▸ **Exercise directions**: Of the entries below, copy only those lines that contain the word "forskjellige".

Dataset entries
--- START ---

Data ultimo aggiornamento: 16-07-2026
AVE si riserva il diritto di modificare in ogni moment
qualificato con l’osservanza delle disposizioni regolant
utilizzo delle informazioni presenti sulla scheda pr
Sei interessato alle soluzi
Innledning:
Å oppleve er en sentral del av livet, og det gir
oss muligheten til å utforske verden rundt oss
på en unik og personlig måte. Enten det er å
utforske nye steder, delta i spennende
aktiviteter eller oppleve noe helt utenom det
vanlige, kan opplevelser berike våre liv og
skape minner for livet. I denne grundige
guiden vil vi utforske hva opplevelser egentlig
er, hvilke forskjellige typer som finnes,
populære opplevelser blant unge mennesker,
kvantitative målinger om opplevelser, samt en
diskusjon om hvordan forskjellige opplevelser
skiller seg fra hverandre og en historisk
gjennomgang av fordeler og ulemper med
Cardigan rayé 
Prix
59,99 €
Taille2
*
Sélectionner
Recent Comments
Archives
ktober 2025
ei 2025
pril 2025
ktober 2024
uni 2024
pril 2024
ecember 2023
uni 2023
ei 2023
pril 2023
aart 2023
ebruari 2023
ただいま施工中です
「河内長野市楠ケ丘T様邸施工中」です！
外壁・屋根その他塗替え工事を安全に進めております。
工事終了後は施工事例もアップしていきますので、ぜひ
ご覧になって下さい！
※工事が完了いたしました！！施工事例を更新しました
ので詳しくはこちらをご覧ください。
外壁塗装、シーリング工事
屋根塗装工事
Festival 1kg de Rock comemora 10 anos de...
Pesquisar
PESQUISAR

--- END ---
--- START ---

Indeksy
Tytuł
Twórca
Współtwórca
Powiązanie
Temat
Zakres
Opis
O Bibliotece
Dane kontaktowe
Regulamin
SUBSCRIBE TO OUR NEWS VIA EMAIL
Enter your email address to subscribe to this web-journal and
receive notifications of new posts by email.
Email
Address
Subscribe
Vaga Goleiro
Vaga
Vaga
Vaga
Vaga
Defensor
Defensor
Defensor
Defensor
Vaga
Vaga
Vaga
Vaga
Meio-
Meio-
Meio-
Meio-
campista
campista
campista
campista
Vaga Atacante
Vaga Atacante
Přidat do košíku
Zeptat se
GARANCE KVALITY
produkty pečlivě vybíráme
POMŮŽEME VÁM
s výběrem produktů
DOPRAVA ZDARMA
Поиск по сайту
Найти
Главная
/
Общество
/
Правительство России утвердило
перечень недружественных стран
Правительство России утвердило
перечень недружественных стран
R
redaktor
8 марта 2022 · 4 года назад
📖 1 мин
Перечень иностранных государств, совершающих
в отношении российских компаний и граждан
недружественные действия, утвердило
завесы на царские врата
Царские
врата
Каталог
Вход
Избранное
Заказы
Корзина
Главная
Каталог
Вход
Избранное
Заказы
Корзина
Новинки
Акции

--- END ---

▸ **Solution for this exercise**:
er, hvilke forskjellige typer som finnes,
diskusjon om hvordan forskjellige opplevelser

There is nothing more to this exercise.